Reproduce every line below exactly as written; do not include the images.
Extracted data below:
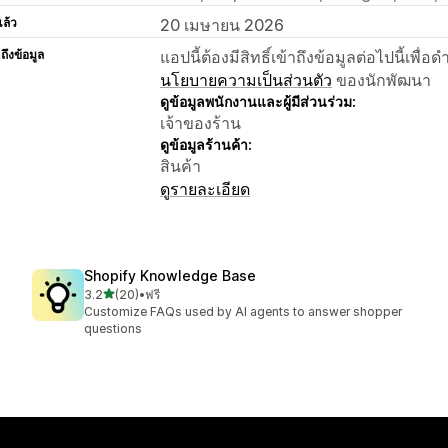
แล้ว
20 เมษายน 2026
าถึงข้อมูล
แอปนี้ต้องมีสิทธิ์เข้าถึงข้อมูลต่อไปนี้เพ
นโยบายความเป็นส่วนตัว
ของนักพัฒนา
ดูข้อมูลพนักงานและผู้มีส่วนร่วม:
เจ้าของร้าน
ดูข้อมูลร้านค้า:
สินค้า
ดูรายละเอียด
Shopify Knowledge Base
เต็ม 5 ดาว
3.2
(20)
•
ฟรี
ทั้งหมด 20 รีวิว
Customize FAQs used by AI agents to answer shopper
questions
End of Extracted data.
**Output**:
แล้ว
20 เมษายน 2026
าถึงข้อมูล
แอปนี้ต้องมีสิทธิ์เข้าถึงข้อมูลต่อไปนี้เพ
นโยบายความเป็นส่วนตัว
ของนักพัฒนา
ดูข้อมูลพนักงานและผู้มีส่วนร่วม:
เจ้าของร้าน
ดูข้อมูลร้านค้า:
สินค้า
ดูรายละเอียด
Shopify Knowledge Base
เต็ม 5 ดาว
3.2
(20)
•
ฟรี
ทั้งหมด 20 รีวิว
Customize FAQs used by AI agents to answer shopper
questions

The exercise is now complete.